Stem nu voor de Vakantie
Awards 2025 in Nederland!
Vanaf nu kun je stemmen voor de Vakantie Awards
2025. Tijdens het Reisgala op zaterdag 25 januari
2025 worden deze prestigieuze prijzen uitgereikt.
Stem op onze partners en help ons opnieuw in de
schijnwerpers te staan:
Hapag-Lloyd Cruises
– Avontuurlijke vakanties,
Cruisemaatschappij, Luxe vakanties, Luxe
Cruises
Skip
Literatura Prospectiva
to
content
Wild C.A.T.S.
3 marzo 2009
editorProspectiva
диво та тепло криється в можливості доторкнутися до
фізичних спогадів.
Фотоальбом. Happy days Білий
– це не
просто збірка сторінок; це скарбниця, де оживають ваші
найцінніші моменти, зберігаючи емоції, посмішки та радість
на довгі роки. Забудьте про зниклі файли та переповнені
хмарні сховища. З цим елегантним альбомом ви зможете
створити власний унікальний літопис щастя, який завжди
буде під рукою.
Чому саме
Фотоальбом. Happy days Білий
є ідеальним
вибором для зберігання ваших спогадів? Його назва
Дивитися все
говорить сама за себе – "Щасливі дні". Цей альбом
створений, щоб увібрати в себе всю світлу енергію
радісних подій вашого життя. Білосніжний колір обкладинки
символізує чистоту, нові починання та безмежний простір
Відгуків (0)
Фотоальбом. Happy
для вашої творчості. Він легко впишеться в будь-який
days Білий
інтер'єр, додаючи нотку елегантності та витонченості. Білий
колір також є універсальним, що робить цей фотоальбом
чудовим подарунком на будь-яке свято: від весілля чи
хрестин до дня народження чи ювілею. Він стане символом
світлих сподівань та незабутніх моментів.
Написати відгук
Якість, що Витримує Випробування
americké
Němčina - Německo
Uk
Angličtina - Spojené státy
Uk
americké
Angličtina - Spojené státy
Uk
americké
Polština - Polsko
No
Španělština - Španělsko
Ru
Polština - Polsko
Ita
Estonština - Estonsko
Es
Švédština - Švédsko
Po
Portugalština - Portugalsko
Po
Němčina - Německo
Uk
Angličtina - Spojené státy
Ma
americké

■ ■ ■

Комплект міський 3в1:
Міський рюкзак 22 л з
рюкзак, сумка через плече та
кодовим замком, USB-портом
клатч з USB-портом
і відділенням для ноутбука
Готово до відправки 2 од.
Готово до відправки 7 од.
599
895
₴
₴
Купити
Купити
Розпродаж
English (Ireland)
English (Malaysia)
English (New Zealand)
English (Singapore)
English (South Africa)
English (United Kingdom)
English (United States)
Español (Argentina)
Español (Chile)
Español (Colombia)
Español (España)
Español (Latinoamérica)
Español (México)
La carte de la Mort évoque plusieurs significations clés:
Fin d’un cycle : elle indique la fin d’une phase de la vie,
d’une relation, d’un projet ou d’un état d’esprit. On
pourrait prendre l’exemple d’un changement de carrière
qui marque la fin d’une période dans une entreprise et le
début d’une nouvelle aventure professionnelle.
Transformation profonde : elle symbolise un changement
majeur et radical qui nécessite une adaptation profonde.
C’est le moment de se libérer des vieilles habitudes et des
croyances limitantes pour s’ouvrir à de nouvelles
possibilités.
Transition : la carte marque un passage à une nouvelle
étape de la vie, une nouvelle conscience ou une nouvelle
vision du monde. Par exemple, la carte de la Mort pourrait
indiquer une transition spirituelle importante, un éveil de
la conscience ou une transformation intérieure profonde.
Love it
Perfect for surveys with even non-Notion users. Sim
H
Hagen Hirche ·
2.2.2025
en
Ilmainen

■ ■ ■

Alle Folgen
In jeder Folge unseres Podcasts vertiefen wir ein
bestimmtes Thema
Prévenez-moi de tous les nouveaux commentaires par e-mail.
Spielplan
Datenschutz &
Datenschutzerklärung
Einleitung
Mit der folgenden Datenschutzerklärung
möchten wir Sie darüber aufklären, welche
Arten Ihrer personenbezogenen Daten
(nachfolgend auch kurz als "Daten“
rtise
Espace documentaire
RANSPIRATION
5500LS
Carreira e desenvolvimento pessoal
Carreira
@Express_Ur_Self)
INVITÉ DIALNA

■ ■ ■

WHAT YOU WILL DO:
Only a number is wanted here. How many lines in the material contain "Mort"?

YOUR RESPONSE:
2